The Poverty Gap - Part II
Thursday, September 21, 2006 at 05:26PM We cannot end poverty - society would not allow it because without poverty, society cannot have wealth. Communism and socialism operated on the premise of an equal, single-class society. Those societies failed in at least two ways: corruption rose to the top in a small, but powerful upper class and the vast majority were equal alright - equally poor. Democratic societies fought many battles to subdue socialism and protect democratic opportunities to rise from poverty to wealth and back again. Societies want poverty, because it is the necessity of wealth.

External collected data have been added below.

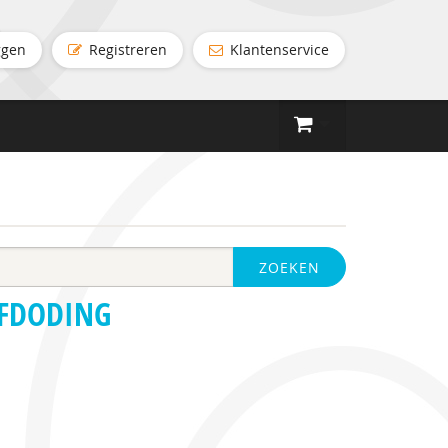
ggen
Registreren
Klantenservice
ZOEKEN
LFDODING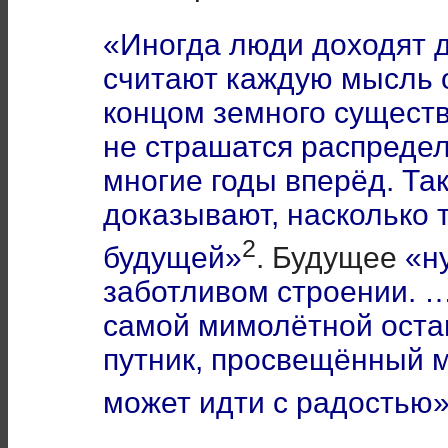
«Иногда люди доходят д
считают каждую мысль 
концом земного существ
не страшатся распредел
многие годы вперёд. Та
доказывают, насколько 
2
будущей»
. Будущее
«н
заботливом строении. 
самой мимолётной оста
путник, просвещённый м
может идти с радостью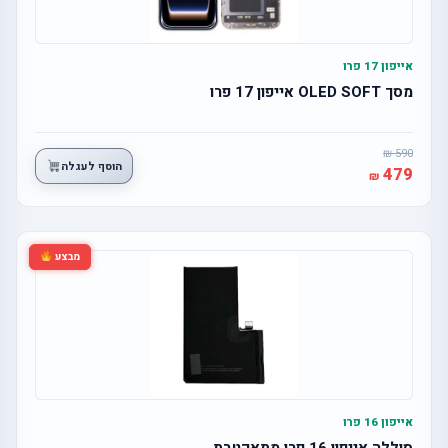
אייפון 17 פרו
מסך OLED SOFT אייפון 17 פרו
590
הוסף לעגלה
479
מבצע
אייפון 16 פרו
סוללה אייפון 16 פרו מתאקטבת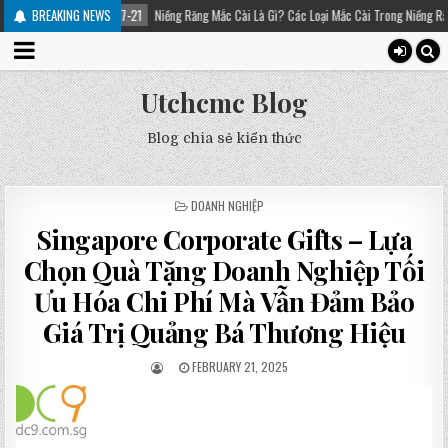
-07-21
BREAKING NEWS
Niềng Răng Mắc Cài Là Gì? Các Loại Mắc Cài Trong Niềng Răng – Platinum Dental
Utchcmc Blog
Blog chia sẻ kiến thức
POSTED
DOANH NGHIỆP
IN
Singapore Corporate Gifts – Lựa
Chọn Quà Tặng Doanh Nghiệp Tối
Ưu Hóa Chi Phí Mà Vẫn Đảm Bảo
Giá Trị Quảng Bá Thương Hiệu
FEBRUARY 21, 2025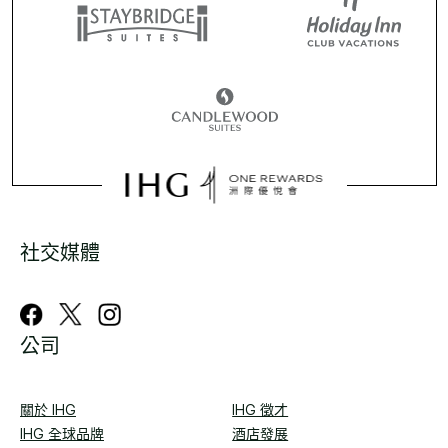
社交媒體
公司
關於 IHG
IHG 徵才
IHG 全球品牌
酒店發展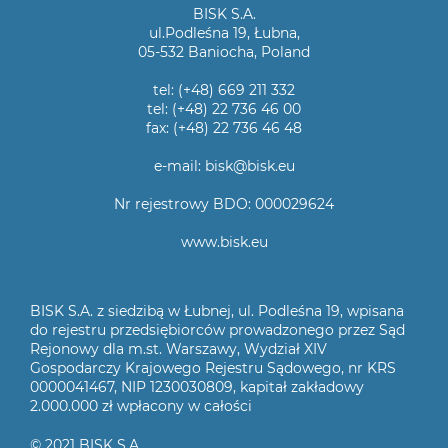
BISK S.A.
ul.Podleśna 19, Łubna,
05-532 Baniocha, Poland
tel: (+48) 669 211 332
tel: (+48) 22 736 46 00
fax: (+48) 22 736 46 48
e-mail: bisk@bisk.eu
Nr rejestrowy BDO: 000029624
www.bisk.eu
BISK S.A. z siedzibą w Łubnej, ul. Podleśna 19, wpisana
do rejestru przedsiębiorców prowadzonego przez Sąd
Rejonowy dla m.st. Warszawy, Wydział XIV
Gospodarczy Krajowego Rejestru Sądowego, nr KRS
0000041467, NIP 1230030809, kapitał zakładowy
2.000.000 zł wpłacony w całości
© 2021 BISK S.A.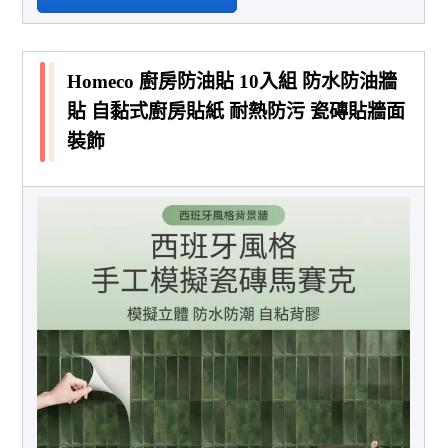
Homeco 廚房防油貼 10入組 防水防油牆
貼 自黏式廚房貼紙 耐熱防污 瓷磚貼牆面
裝飾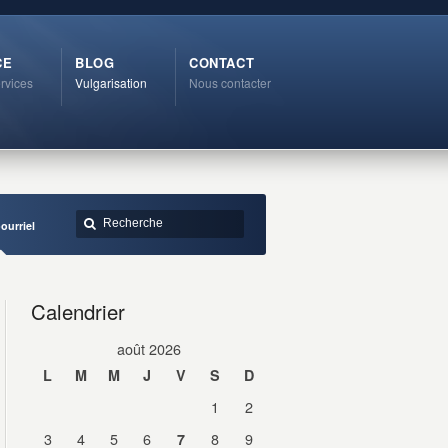
CE
BLOG
CONTACT
rvices
Vulgarisation
Nous contacter
ourriel
Calendrier
août 2026
L
M
M
J
V
S
D
1
2
3
4
5
6
8
9
7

And a poverty gap? Has the gap increased in the past 20 years? Sure. Is this fair? Sure. The gap has increased because of a simple principle. A person will earn money based on:
- How many people they serve
- How well they serve them
- How hard they are to replace
I used to joke that back in my consulting hay days of $135/hr that I actually made more money ‘per person’ than Michael Jordan. Yet, he made about a billion dollars more. Why?

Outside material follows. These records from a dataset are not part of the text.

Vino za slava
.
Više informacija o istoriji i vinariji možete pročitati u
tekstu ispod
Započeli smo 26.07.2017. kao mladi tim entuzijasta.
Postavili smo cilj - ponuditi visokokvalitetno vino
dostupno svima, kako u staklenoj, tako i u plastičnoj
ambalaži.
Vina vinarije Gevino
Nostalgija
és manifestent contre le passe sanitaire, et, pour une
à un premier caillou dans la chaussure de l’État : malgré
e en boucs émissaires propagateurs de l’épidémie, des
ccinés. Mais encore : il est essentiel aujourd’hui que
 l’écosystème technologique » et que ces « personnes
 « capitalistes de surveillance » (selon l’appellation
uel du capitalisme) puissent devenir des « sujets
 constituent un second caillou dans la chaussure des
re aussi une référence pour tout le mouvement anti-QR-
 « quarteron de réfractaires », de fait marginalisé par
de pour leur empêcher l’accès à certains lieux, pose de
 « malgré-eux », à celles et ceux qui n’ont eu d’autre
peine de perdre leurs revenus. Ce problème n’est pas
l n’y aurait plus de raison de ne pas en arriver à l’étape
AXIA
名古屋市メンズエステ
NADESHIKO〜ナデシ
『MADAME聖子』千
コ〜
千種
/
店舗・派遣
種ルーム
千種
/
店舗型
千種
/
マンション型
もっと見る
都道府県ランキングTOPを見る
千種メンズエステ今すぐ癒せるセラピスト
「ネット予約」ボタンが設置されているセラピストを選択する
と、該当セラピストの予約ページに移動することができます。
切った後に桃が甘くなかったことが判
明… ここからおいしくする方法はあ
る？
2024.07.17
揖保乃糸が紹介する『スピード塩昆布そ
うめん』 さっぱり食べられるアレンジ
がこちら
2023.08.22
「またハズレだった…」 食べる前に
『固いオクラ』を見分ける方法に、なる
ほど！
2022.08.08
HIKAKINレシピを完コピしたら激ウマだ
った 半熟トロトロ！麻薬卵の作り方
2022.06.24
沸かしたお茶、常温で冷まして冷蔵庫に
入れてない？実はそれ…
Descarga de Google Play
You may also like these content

First, he served, I don’t know, a few million people! He served them better - yes, he liked his job and I hated mine. (Clients/fans are not fools - they know who wants to be there and who is waiting on the next train.) He was harder to replace. Business consultants outnumber professional athletes, probably 100,000 to 1 and he was an elite athlete. So, voila. I made more per person and had less to show for it. Simple economics.
So why the increase in the poverty gap? Why have the rich become richer at a faster pace than the middle class?

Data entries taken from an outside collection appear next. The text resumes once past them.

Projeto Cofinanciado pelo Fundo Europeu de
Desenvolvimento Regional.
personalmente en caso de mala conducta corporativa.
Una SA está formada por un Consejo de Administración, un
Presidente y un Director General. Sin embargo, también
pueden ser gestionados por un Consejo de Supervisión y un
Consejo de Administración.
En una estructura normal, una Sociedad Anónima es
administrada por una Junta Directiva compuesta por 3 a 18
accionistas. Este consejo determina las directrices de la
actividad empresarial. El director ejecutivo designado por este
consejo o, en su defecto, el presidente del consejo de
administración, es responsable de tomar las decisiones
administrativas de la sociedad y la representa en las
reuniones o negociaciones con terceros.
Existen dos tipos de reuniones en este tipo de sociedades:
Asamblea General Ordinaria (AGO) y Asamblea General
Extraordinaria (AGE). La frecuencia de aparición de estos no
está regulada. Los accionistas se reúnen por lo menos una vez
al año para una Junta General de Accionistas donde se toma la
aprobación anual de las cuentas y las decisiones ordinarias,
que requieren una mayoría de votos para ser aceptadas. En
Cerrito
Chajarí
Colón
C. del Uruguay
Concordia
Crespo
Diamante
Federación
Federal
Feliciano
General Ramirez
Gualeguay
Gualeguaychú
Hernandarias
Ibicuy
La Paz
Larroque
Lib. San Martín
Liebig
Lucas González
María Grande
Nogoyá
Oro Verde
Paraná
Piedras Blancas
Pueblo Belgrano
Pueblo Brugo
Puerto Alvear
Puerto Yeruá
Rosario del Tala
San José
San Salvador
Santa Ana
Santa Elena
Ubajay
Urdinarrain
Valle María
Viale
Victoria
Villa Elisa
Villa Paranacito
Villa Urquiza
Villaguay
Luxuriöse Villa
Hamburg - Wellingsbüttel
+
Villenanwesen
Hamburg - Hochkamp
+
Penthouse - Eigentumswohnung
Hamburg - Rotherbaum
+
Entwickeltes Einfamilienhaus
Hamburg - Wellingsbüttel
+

Revolution. Technology affords us the ability to serve many, many more people and many times, serve them better. And those that get a jump on technologies power are not easily replaced. This happens with every technology revolution. In the Industrial Age in the U.S. we had the Carnegies, Rockefellers, Vanderbilts and many others. In today’s Information Age, we have the Gates, Buffetts and Dells.
Data shock: Would you be surprised to know that for all of the poverty gap created and wealth generated today, the first-comers, John Rockefeller and Cornelius Vanderbilt remain the 2 wealthiest people in American History, far ahead of #31 Bill Gates and #39 Warren Buffett? If you thought Bill Gates, the current richest person in the world, is something, what would you think of Mr. Rockefeller who had 8 times more buying power than Mr. Gates?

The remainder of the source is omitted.